Monday, 11 August 2014

The clue lies in the lady's toe by Alwyn Marriage


On visiting Henry Moore’s sculpture in Dumfries and Galloway

On a Scottish hillside the bronze statue 
of an archetypal king and queen 
braves the elements,

observing, perhaps, a thread
of slit-eyed sheep winding up the hill, 
with careful, delicate tread,

yellow marks like lichen
on their rumps, their gaze
full of vague unanswered questions.

My mind, also, struggles to explain 
the different texture of the metal on 
the king’s right knee.
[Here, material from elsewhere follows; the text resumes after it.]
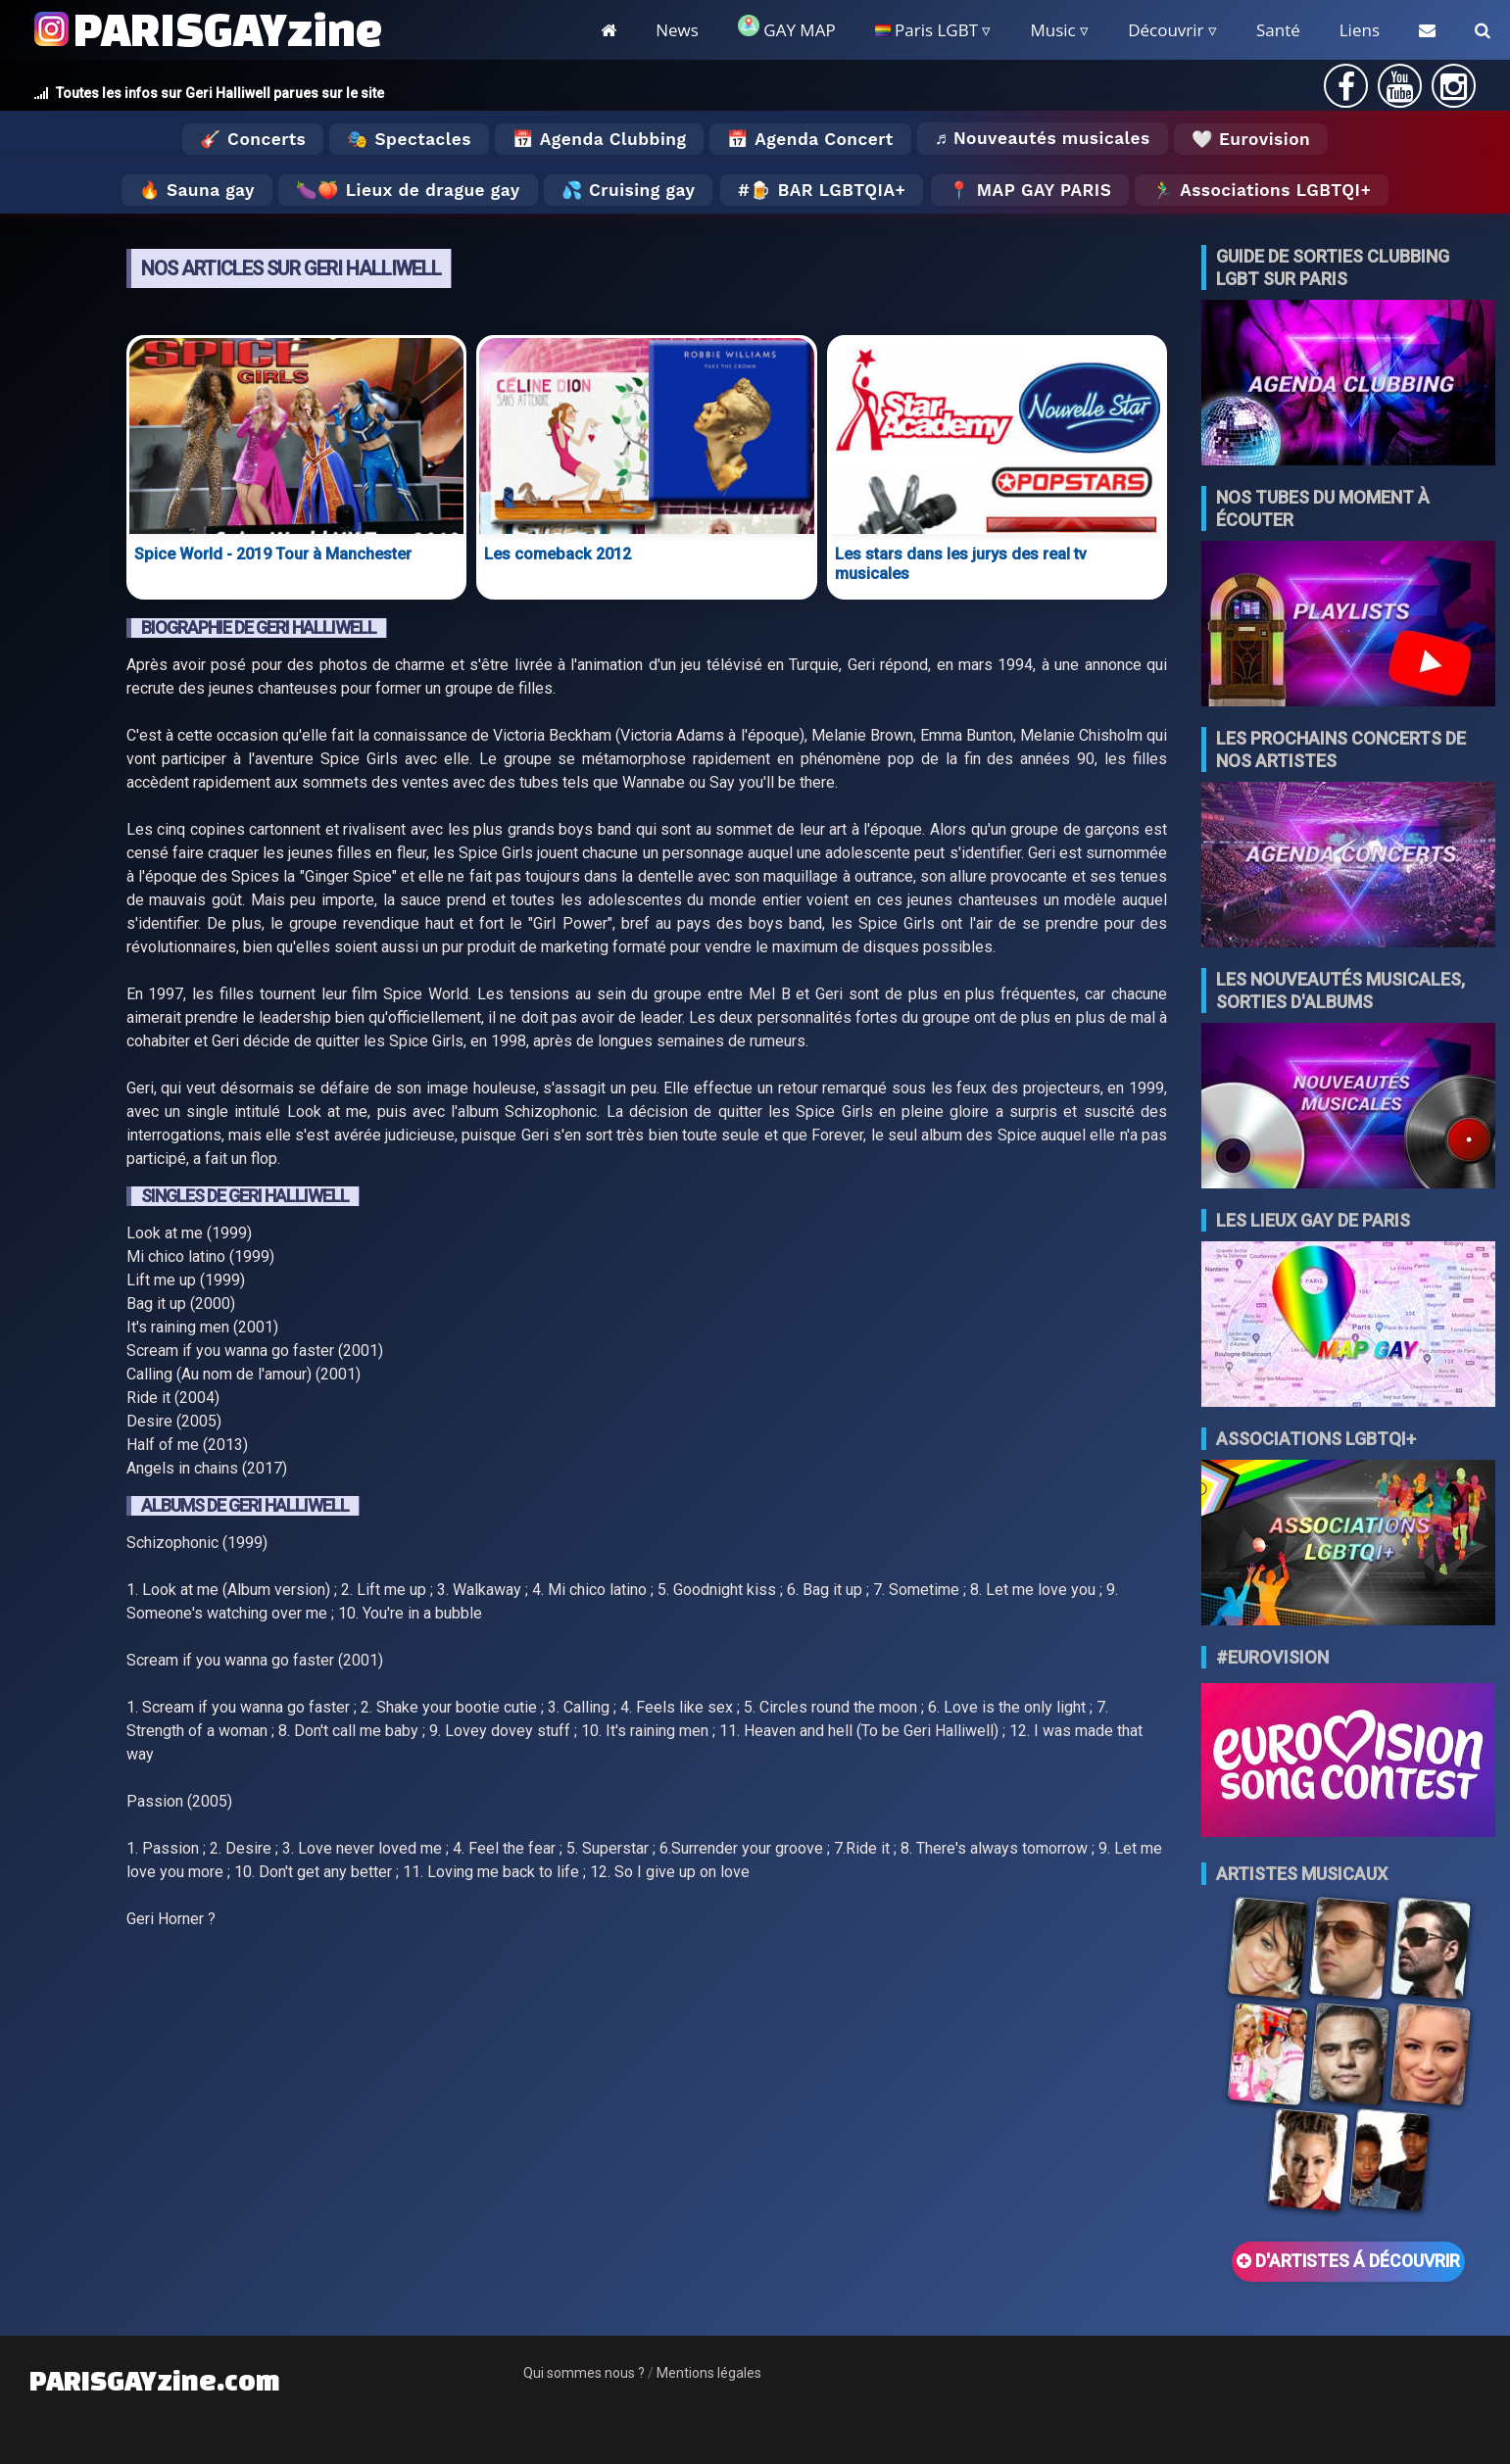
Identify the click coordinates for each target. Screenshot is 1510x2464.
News (677, 30)
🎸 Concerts (253, 139)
While all the rest

is stippled, rippled, riven
in a pattern to catch the varying 
shades of light, his knee is smooth.

What point was the sculptor making 
as he carefully fashioned this
one unblemished surface?

Only as I descend the hill
does a clear-cut memory emerge 
from long ago, as I recall

a constant stream of pilgrims 
filing past a marble statue of 
the queen of heaven,

the slight roughness of the stone 
contrasting sharply with the smooth 
and shining toe

which generations of the piou
have knelt to fondle and to kiss, 
wearing away the awkward corners

and bringing out a deeper shine. The line 
of sheep has reached the sculpture now, 
and as I watch

each sidles up to the impassive king 
and meditatively rubs her rump 
against his knee.


© Alwyn Marriage 
first published in The Interpreter’s House, 2012 

This was another poem I heard at the launch of Lunar Poetry t'other night, and is reproduced with the permission of the author.